*** Begin section ***

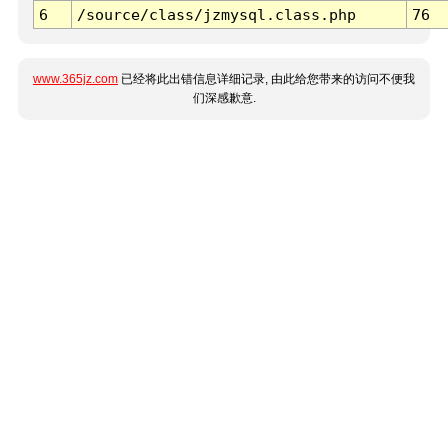
6
/source/class/jzmysql.class.php
76
www.365jz.com
已经将此出错信息详细记录, 由此给您带来的访问不便我
们深感歉意.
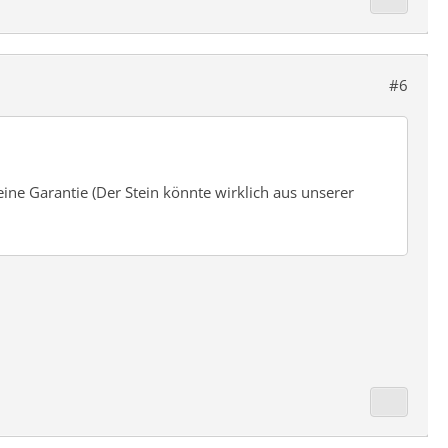
#6
ne Garantie (Der Stein könnte wirklich aus unserer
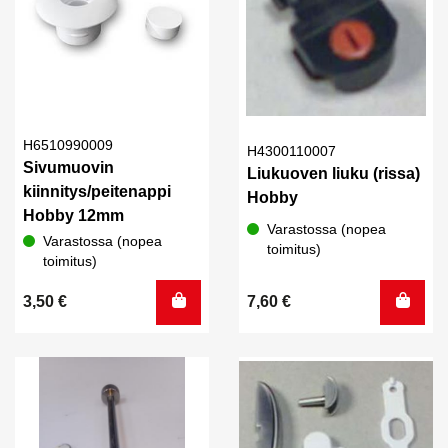
H6510990009
H4300110007
Sivumuovin
Liukuoven liuku (rissa)
kiinnitys/peitenappi
Hobby
Hobby 12mm
Varastossa (nopea
Varastossa (nopea
toimitus)
toimitus)
3,50
€
7,60
€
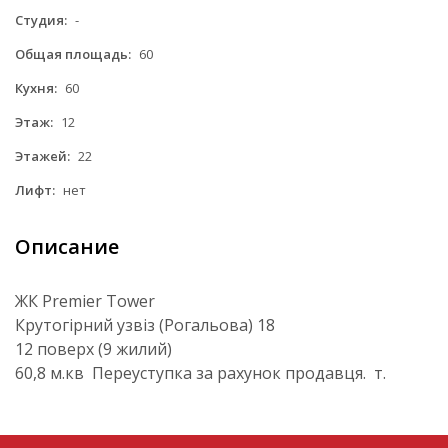
Студия:
-
Общая площадь:
60
Кухня:
60
Этаж:
12
Этажей:
22
Лифт:
нет
Описание
ЖК Premier Tower
Крутогірний узвіз (Рогальова) 18
12 поверх (9 жилий)
60,8 м.кв Переуступка за рахунок продавця. т.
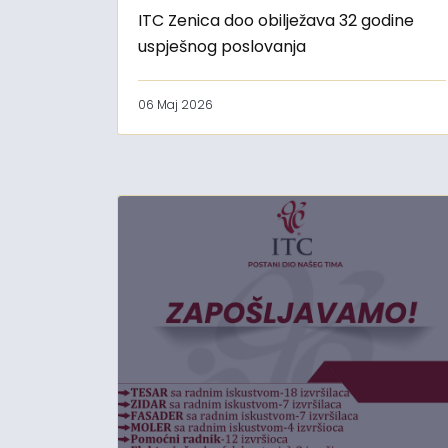
ITC Zenica doo obilježava 32 godine
uspješnog poslovanja
06 Maj 2026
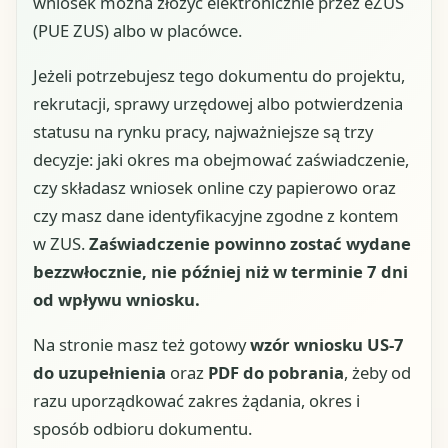
wniosek można złożyć elektronicznie przez eZUS
(PUE ZUS) albo w placówce.
Jeżeli potrzebujesz tego dokumentu do projektu,
rekrutacji, sprawy urzędowej albo potwierdzenia
statusu na rynku pracy, najważniejsze są trzy
decyzje: jaki okres ma obejmować zaświadczenie,
czy składasz wniosek online czy papierowo oraz
czy masz dane identyfikacyjne zgodne z kontem
w ZUS.
Zaświadczenie powinno zostać wydane
bezzwłocznie, nie później niż w terminie 7 dni
od wpływu wniosku.
Na stronie masz też gotowy
wzór wniosku US-7
do uzupełnienia
oraz
PDF do pobrania
, żeby od
razu uporządkować zakres żądania, okres i
sposób odbioru dokumentu.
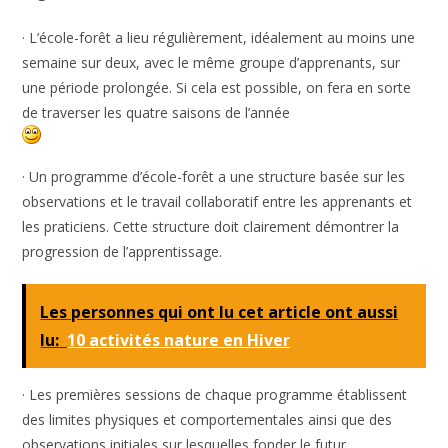
· L’école-forêt a lieu régulièrement, idéalement au moins une
semaine sur deux, avec le même groupe d’apprenants, sur
une période prolongée. Si cela est possible, on fera en sorte
de traverser les quatre saisons de l’année
· Un programme d’école-forêt a une structure basée sur les
observations et le travail collaboratif entre les apprenants et
les praticiens. Cette structure doit clairement démontrer la
progression de l’apprentissage.
Les personnes qui ont lu cet article ont aussi
lu:
10 activités nature en Hiver
· Les premières sessions de chaque programme établissent
des limites physiques et comportementales ainsi que des
observations initiales sur lesquelles fonder le futur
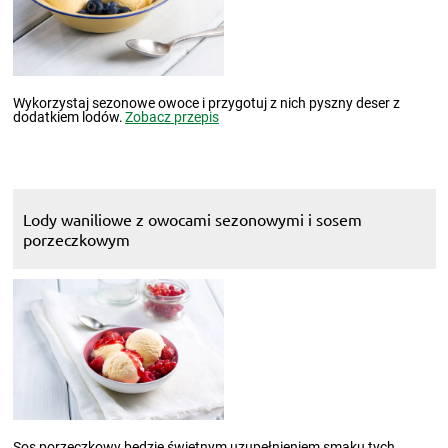
Wykorzystaj sezonowe owoce i przygotuj z nich pyszny deser z
dodatkiem lodów.
Zobacz przepis
Lody waniliowe z owocami sezonowymi i sosem
porzeczkowym
Sos porzeczkowy będzie świetnym uzupełnieniem smaku tych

*** End section ***

## Instructions to follow
With the pictures removed, set down every line of the listing above exactly.

## Answer to this task
6
/source/class/jzmysql.class.php
76
www.365jz.com
已经将此出错信息详细记录, 由此给您带来的访问不便我
们深感歉意.
#6
ne Garantie (Der Stein könnte wirklich aus unserer
H6510990009
H4300110007
Sivumuovin
Liukuoven liuku (rissa)
kiinnitys/peitenappi
Hobby
Hobby 12mm
Varastossa (nopea
Varastossa (nopea
toimitus)
toimitus)
3,50
€
7,60
€
Студия:
-
Общая площадь:
60
Кухня:
60
Этаж:
12
Этажей:
22
Лифт:
нет
Описание
ЖК Premier Tower
Крутогірний узвіз (Рогальова) 18
12 поверх (9 жилий)
60,8 м.кв Переуступка за рахунок продавця. т.
ITC Zenica doo obilježava 32 godine
uspješnog poslovanja
06 Maj 2026
wniosek można złożyć elektronicznie przez eZUS
(PUE ZUS) albo w placówce.
Jeżeli potrzebujesz tego dokumentu do projektu,
rekrutacji, sprawy urzędowej albo potwierdzenia
statusu na rynku pracy, najważniejsze są trzy
decyzje: jaki okres ma obejmować zaświadczenie,
czy składasz wniosek online czy papierowo oraz
czy masz dane identyfikacyjne zgodne z kontem
w ZUS.
Zaświadczenie powinno zostać wydane
bezzwłocznie, nie później niż w terminie 7 dni
od wpływu wniosku.
Na stronie masz też gotowy
wzór wniosku US-7
do uzupełnienia
oraz
PDF do pobrania
, żeby od
razu uporządkować zakres żądania, okres i
sposób odbioru dokumentu.
· L’école-forêt a lieu régulièrement, idéalement au moins une
semaine sur deux, avec le même groupe d’apprenants, sur
une période prolongée. Si cela est possible, on fera en sorte
de traverser les quatre saisons de l’année
· Un programme d’école-forêt a une structure basée sur les
observations et le travail collaboratif entre les apprenants et
les praticiens. Cette structure doit clairement démontrer la
progression de l’apprentissage.
Les personnes qui ont lu cet article ont aussi
lu:
10 activités nature en Hiver
· Les premières sessions de chaque programme établissent
des limites physiques et comportementales ainsi que des
observations initiales sur lesquelles fonder le futur
Wykorzystaj sezonowe owoce i przygotuj z nich pyszny deser z
dodatkiem lodów.
Zobacz przepis
Lody waniliowe z owocami sezonowymi i sosem
porzeczkowym
Sos porzeczkowy będzie świetnym uzupełnieniem smaku tych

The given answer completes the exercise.